Expand author name and affiliation¶

This notebook reads the JSONL files downloaded from SciGraph:

Team, SN SciGraph (2018): Dataset: Articles. SN SciGraph. Dataset. https://doi.org/10.6084/m9.figshare.7376468

The source material should be extracted in a folder selected by dataPath and rootPath, respectively.

The class ExpandAuthorMetadata is initialized with the corresponding root data path. All apths for writing the various resulting files can be changed in the main class.
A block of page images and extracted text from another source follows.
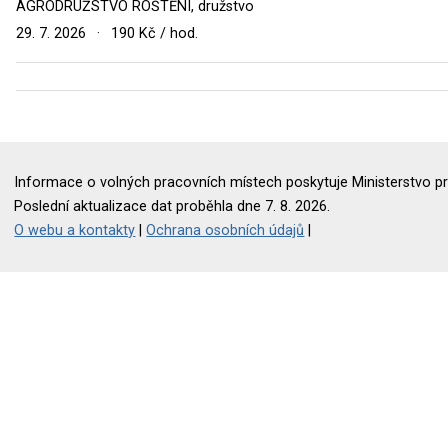
AGRODRUŽSTVO ROŠTĚNÍ, družstvo
29. 7. 2026
·
190 Kč / hod.
Informace o volných pracovních místech poskytuje Ministerstvo pr
Poslední aktualizace dat proběhla dne 7. 8. 2026.
O webu a kontakty
|
Ochrana osobních údajů
|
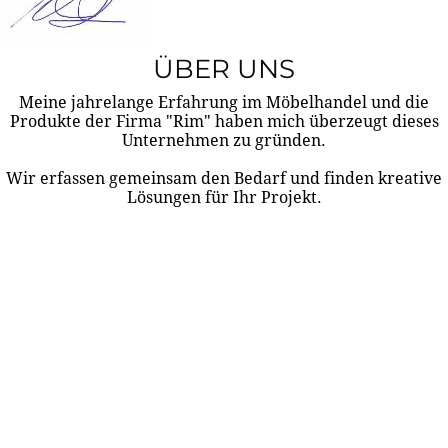
ÜBER UNS
Meine jahrelange Erfahrung im Möbelhandel und die
Produkte der Firma "Rim" haben mich überzeugt dieses
Unternehmen zu gründen.
Wir erfassen gemeinsam den Bedarf und finden kreative
Lösungen für Ihr Projekt.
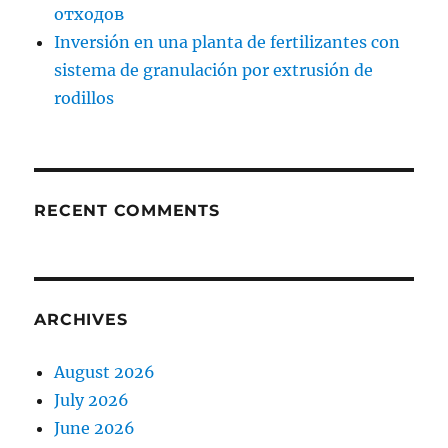
отходов
Inversión en una planta de fertilizantes con
sistema de granulación por extrusión de
rodillos
RECENT COMMENTS
ARCHIVES
August 2026
July 2026
June 2026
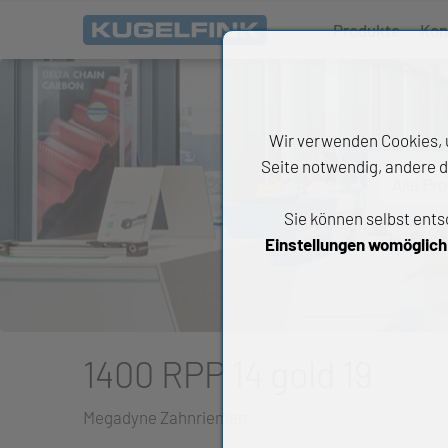
Produkte
Kon
Wir verwenden Cookies, u
Seite notwendig, andere d
Alle Pr
Sie können selbst ents
All
Einstellungen womöglich n
Wäl
An
Li
1400 RPP 14 gold 19
Di
Megadyne Zahnriemen
Ch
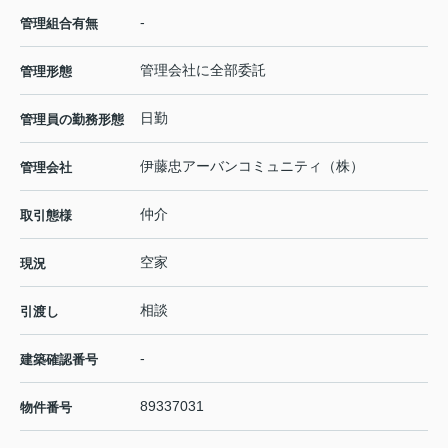
-
管理組合有無
管理会社に全部委託
管理形態
日勤
管理員の勤務形態
伊藤忠アーバンコミュニティ（株）
管理会社
仲介
取引態様
空家
現況
相談
引渡し
-
建築確認番号
89337031
物件番号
The defaults are as follows:

self.read = 'articles/' : The folder where the JSONL files are to be found.
self.write = scigraphExtendedArticles/: The folder for reprocessed output files.
self.stats = 'scigraphStats/': Folder for writing statistics about JSONL file, namely:
- number of publications
- number of publications with author information
- number of publications with affiliation information
- number of publications with at least one MPG affiliation

The variable self.mpgstring holds the regular expression to determine, if a publication should count as partly by MPG members.

Other variables are used to store intermediate data or define the data-keys which should be read in the final CSV version of the output file.

Imports¶

import pandas as pd
import datetime
import os
import re
import random
import numpy as np
from tqdm import tqdm
from functools import partial
from multiprocessing import  Pool, cpu_count

Setup paths¶

The root path where all SciGraph data can be read and written.

dataPath = '/media/arbeit/b88b17b8-b5d7-4c4e-86bc-ff4b67458842/sciGraph/'

The main class is initialized with each JSONL file to allow parallel work on as many CPUs as are locally available. We therefore need a list of the JSONL files.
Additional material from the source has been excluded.